• DATA SUPPLIED:
# # # # # # #

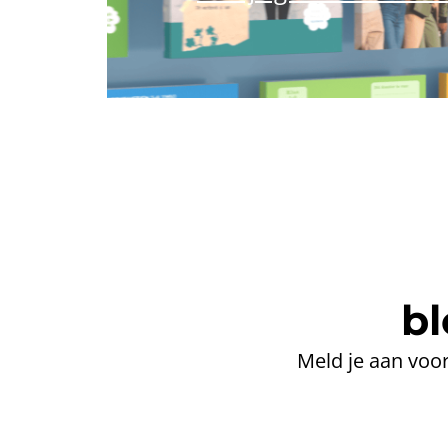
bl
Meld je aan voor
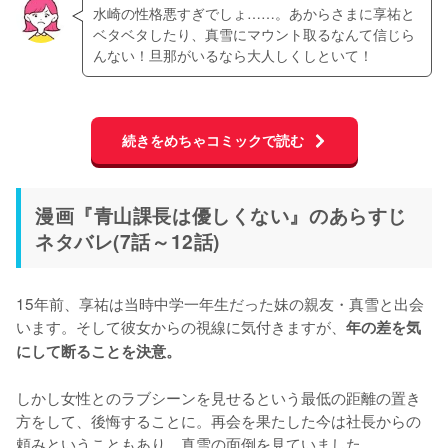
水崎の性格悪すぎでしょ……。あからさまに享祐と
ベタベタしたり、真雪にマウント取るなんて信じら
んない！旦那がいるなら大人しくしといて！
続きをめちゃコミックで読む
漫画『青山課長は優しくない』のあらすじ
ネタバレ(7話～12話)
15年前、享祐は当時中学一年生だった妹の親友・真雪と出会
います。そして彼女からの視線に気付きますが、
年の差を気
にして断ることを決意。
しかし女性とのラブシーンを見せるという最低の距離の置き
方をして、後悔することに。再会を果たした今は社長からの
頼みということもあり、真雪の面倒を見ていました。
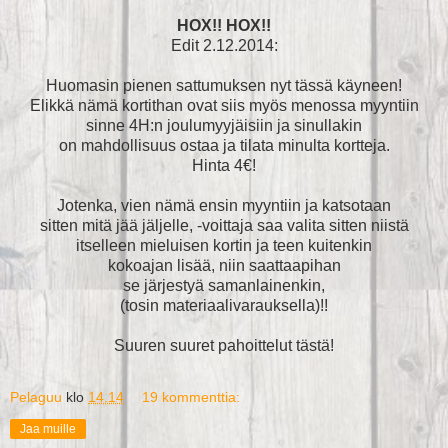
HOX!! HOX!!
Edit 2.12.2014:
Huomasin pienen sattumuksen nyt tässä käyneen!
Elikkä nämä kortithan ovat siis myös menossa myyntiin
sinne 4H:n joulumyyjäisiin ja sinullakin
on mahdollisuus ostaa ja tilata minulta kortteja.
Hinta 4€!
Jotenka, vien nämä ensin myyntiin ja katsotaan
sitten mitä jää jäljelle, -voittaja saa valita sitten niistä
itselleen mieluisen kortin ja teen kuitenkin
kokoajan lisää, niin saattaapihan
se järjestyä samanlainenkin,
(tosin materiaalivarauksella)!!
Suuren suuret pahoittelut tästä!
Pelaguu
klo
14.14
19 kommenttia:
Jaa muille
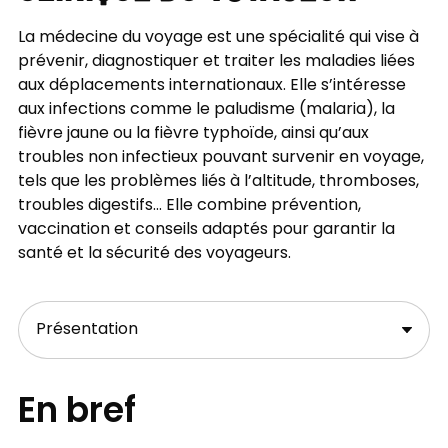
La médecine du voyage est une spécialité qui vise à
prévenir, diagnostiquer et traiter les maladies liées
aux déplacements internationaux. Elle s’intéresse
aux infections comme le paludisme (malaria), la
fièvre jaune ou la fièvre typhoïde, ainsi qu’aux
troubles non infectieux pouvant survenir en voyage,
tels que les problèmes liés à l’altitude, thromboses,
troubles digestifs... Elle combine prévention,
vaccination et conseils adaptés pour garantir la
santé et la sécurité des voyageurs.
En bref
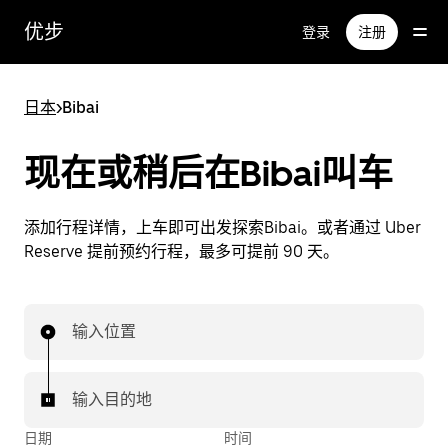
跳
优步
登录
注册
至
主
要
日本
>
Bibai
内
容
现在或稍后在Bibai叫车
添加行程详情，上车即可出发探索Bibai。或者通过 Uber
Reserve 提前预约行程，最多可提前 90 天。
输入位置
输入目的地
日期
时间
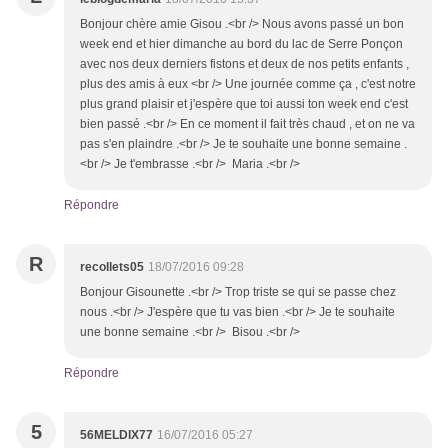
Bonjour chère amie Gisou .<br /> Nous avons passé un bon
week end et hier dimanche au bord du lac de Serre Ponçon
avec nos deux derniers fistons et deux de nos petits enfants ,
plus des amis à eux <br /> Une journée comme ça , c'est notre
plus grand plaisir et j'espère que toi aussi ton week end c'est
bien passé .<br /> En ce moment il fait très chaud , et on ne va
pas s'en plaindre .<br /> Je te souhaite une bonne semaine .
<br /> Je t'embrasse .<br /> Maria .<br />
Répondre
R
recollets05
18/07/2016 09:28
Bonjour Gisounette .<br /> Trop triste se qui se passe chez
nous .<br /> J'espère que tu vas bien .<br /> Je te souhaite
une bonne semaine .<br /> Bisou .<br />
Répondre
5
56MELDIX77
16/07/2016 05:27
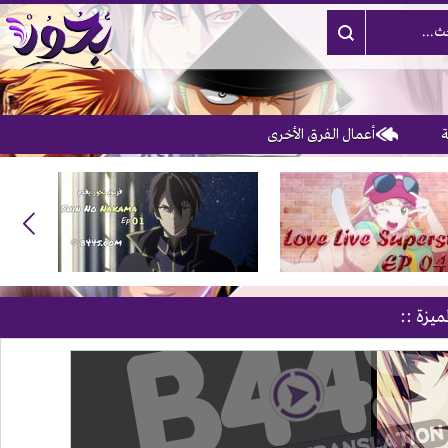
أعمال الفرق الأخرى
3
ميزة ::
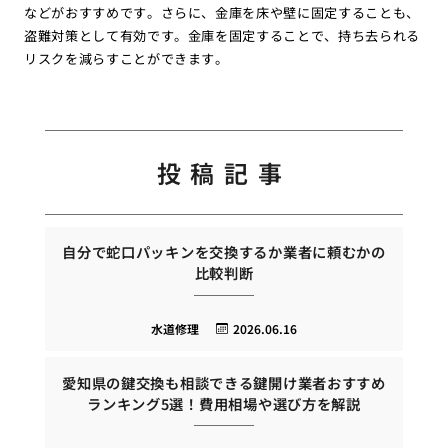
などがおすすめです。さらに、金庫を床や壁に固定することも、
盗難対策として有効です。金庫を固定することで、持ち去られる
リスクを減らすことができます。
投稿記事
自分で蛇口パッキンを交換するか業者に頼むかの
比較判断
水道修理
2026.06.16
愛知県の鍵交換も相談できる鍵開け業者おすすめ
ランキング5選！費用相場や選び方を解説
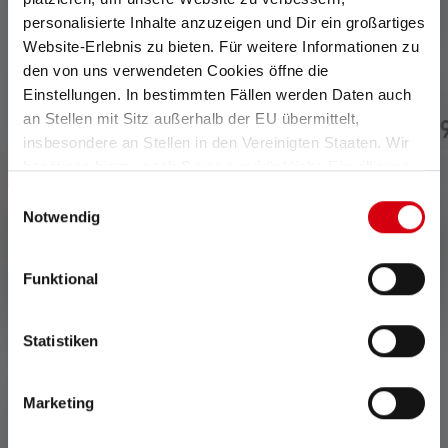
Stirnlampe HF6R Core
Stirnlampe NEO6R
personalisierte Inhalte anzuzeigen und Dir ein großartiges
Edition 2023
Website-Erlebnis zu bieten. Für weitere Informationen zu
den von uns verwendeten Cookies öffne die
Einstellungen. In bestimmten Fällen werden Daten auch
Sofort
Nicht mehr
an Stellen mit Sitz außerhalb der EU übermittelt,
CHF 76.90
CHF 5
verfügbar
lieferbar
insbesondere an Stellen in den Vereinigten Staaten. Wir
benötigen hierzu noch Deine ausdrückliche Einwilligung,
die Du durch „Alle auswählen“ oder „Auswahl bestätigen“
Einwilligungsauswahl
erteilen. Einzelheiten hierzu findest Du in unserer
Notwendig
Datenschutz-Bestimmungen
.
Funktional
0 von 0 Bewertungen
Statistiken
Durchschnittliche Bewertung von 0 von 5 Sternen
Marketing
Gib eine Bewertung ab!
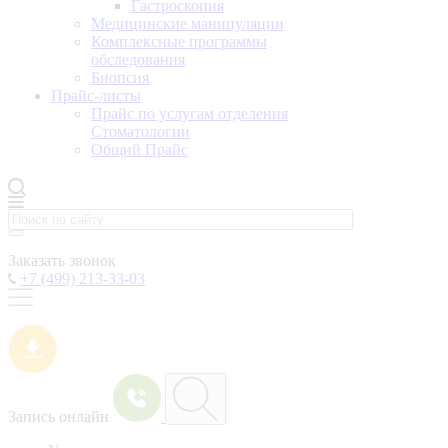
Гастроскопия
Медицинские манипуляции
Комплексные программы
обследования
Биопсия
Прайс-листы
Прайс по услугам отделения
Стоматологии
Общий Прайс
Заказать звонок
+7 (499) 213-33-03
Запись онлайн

# # # # # # #

• EXERCISE DETAILS: Everything in the records above except the pictures is to be reproduced word for word.

• SOLUTION BELOW:
bl
Meld je aan voor
水崎の性格悪すぎでしょ……。あからさまに享祐と
ベタベタしたり、真雪にマウント取るなんて信じら
んない！旦那がいるなら大人しくしといて！
続きをめちゃコミックで読む
漫画『青山課長は優しくない』のあらすじ
ネタバレ(7話～12話)
15年前、享祐は当時中学一年生だった妹の親友・真雪と出会
います。そして彼女からの視線に気付きますが、
年の差を気
にして断ることを決意。
しかし女性とのラブシーンを見せるという最低の距離の置き
方をして、後悔することに。再会を果たした今は社長からの
頼みということもあり、真雪の面倒を見ていました。
HOX!! HOX!!
Edit 2.12.2014:
Huomasin pienen sattumuksen nyt tässä käyneen!
Elikkä nämä kortithan ovat siis myös menossa myyntiin
sinne 4H:n joulumyyjäisiin ja sinullakin
on mahdollisuus ostaa ja tilata minulta kortteja.
Hinta 4€!
Jotenka, vien nämä ensin myyntiin ja katsotaan
sitten mitä jää jäljelle, -voittaja saa valita sitten niistä
itselleen mieluisen kortin ja teen kuitenkin
kokoajan lisää, niin saattaapihan
se järjestyä samanlainenkin,
(tosin materiaalivarauksella)!!
Suuren suuret pahoittelut tästä!
Pelaguu
klo
14.14
19 kommenttia:
Jaa muille
La médecine du voyage est une spécialité qui vise à
prévenir, diagnostiquer et traiter les maladies liées
aux déplacements internationaux. Elle s’intéresse
aux infections comme le paludisme (malaria), la
fièvre jaune ou la fièvre typhoïde, ainsi qu’aux
troubles non infectieux pouvant survenir en voyage,
tels que les problèmes liés à l’altitude, thromboses,
troubles digestifs... Elle combine prévention,
vaccination et conseils adaptés pour garantir la
santé et la sécurité des voyageurs.
En bref
跳
优步
登录
注册
至
主
要
日本
>
Bibai
内
容
现在或稍后在Bibai叫车
添加行程详情，上车即可出发探索Bibai。或者通过 Uber
Reserve 提前预约行程，最多可提前 90 天。
输入位置
输入目的地
日期
时间
Bonjour chère amie Gisou .<br /> Nous avons passé un bon
week end et hier dimanche au bord du lac de Serre Ponçon
avec nos deux derniers fistons et deux de nos petits enfants ,
plus des amis à eux <br /> Une journée comme ça , c'est notre
plus grand plaisir et j'espère que toi aussi ton week end c'est
bien passé .<br /> En ce moment il fait très chaud , et on ne va
pas s'en plaindre .<br /> Je te souhaite une bonne semaine .
<br /> Je t'embrasse .<br /> Maria .<br />
Répondre
R
recollets05
18/07/2016 09:28
Bonjour Gisounette .<br /> Trop triste se qui se passe chez
nous .<br /> J'espère que tu vas bien .<br /> Je te souhaite
une bonne semaine .<br /> Bisou .<br />
Répondre
5
56MELDIX77
16/07/2016 05:27
أعمال الفرق الأخرى
3
ميزة ::
などがおすすめです。さらに、金庫を床や壁に固定することも、
盗難対策として有効です。金庫を固定することで、持ち去られる
リスクを減らすことができます。
投稿記事
自分で蛇口パッキンを交換するか業者に頼むかの
比較判断
水道修理
2026.06.16
愛知県の鍵交換も相談できる鍵開け業者おすすめ
ランキング5選！費用相場や選び方を解説
Stirnlampe HF6R Core
Stirnlampe NEO6R
personalisierte Inhalte anzuzeigen und Dir ein großartiges
Edition 2023
Website-Erlebnis zu bieten. Für weitere Informationen zu
den von uns verwendeten Cookies öffne die
Einstellungen. In bestimmten Fällen werden Daten auch
Sofort
Nicht mehr
an Stellen mit Sitz außerhalb der EU übermittelt,
CHF 76.90
CHF 5
verfügbar
lieferbar
insbesondere an Stellen in den Vereinigten Staaten. Wir
benötigen hierzu noch Deine ausdrückliche Einwilligung,
die Du durch „Alle auswählen“ oder „Auswahl bestätigen“
Einwilligungsauswahl
erteilen. Einzelheiten hierzu findest Du in unserer
Notwendig
Datenschutz-Bestimmungen
.
Funktional
0 von 0 Bewertungen
Statistiken
Durchschnittliche Bewertung von 0 von 5 Sternen
Marketing
Gib eine Bewertung ab!
Гастроскопия
Медицинские манипуляции
Комплексные программы
обследования
Биопсия
Прайс-листы
Прайс по услугам отделения
Стоматологии
Общий Прайс
Заказать звонок
+7 (499) 213-33-03
Запись онлайн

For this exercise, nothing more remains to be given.